Dès sa nomination au Conseil du trésor, après les élections de 2003, elle s'est mis les pieds dans les plats en déclarant, à la stupéfaction du premier ministre, qu'il était risqué de boire l'eau de Montréal. Sa malheureuse altercation avec une vendeuse d'une boutique de luxe, qu'elle avait tenté d'intimider en faisant valoir sa qualité de ministre, était également du plus mauvais effet.

Après des débuts aussi laborieux, il est d'autant plus méritoire d'avoir su gagner l'estime de la population. Dans un monde où la langue de bois est la norme, sa façon de dire les choses comme elles sont a été comme une bouffée de fraîcheur. Avec sa sacoche, elle est devenue un véritable personnage. Combien de ceux qui ont défilé au conseil des ministres depuis 2003 peuvent en dire autant?

Ses différends avec Jean Charest ne datent pas des derniers mois. Le premier ministre a profité d'un de ses voyages au Mexique pour décréter que les écoles privées juives seraient subventionnées à 100 %. La présidente du Conseil du trésor s'y opposait catégoriquement, ce qui démontre qu'elle avait non seulement du courage, mais également un solide bon sens politique.

***

Après les très dures négociations avec les syndicats du secteur public, la voir bras dessus, bras dessous avec la présidente de la CSN, à l'occasion du règlement sur l'équité salariale, a marqué une sorte de tournant.

Ceux qui la connaissaient savaient qu'elle était une féministe convaincue, mais elle traînait jusque-là l'image d'une femme insensible, uniquement préoccupée par le rendement et les colonnes de chiffres.

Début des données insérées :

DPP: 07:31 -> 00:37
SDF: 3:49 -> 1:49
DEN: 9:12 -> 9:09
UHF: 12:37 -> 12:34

Même si beaucoup reste encore à faire, l'équité salariale risque d'ailleurs de peser plus lourd dans son bilan que son grand projet de réingénierie de l'État, qui a été promptement rangé sur les tablettes.

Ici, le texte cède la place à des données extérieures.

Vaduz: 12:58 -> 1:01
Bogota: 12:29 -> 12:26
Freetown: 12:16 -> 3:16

Bien sûr, il y a les partenariats public-privé. Il est encore trop tôt pour savoir comment tournera le projet du CHUM, mais il pourrait bien réserver aux PPP l'enterrement le plus coûteux des annales québécoises.

Dans son dernier budget, Mme Jérôme-Forget a dépoussiéré le rapport Montmarquette sur la tarification des services publics. Au-delà des impératifs budgétaires immédiats, qui imposent de trouver de nouvelles sources de revenus, il y a là un débat de société dont le Québec n'a pas les moyens de faire l'économie. Dans d'autres circonstances, la ministre des Finances aurait certainement aimé animer ce débat. On n'est jamais aussi efficace que quand on croit ce qu'on dit.